+++ Source data

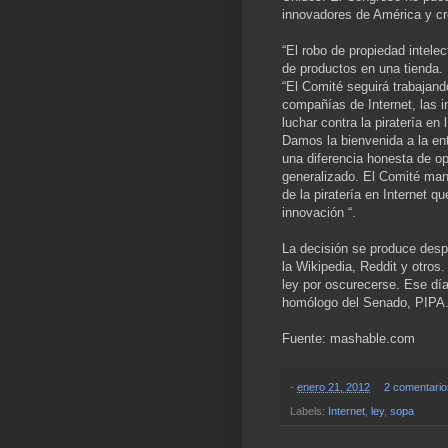
innovadores de América y cr
“El robo de propiedad intele
de productos en una tienda. E
“El Comité seguirá trabajand
compañías de Internet, las i
luchar contra la piratería en
Damos la bienvenida a la ent
una diferencia honesta de o
generalizado. El Comité man
de la piratería en Internet q
innovación “.
La decisión se produce despu
la Wikipedia, Reddit y otros
ley por oscurecerse. Ese dí
homólogo del Senado, PIPA. 
Fuente: mashable.com
-
enero 21, 2012
2 comentari
Labels:
Internet
,
ley
,
sopa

++++++

• [Problem to solve]:
Render the records above word for word and leave the pictures out.

• [Result of this task]:
innovadores de América y cr
“El robo de propiedad intele
de productos en una tienda. E
“El Comité seguirá trabajand
compañías de Internet, las i
luchar contra la piratería en
Damos la bienvenida a la ent
una diferencia honesta de o
generalizado. El Comité man
de la piratería en Internet q
innovación “.
La decisión se produce despu
la Wikipedia, Reddit y otros
ley por oscurecerse. Ese dí
homólogo del Senado, PIPA. 
Fuente: mashable.com
-
enero 21, 2012
2 comentari
Labels:
Internet
,
ley
,
sopa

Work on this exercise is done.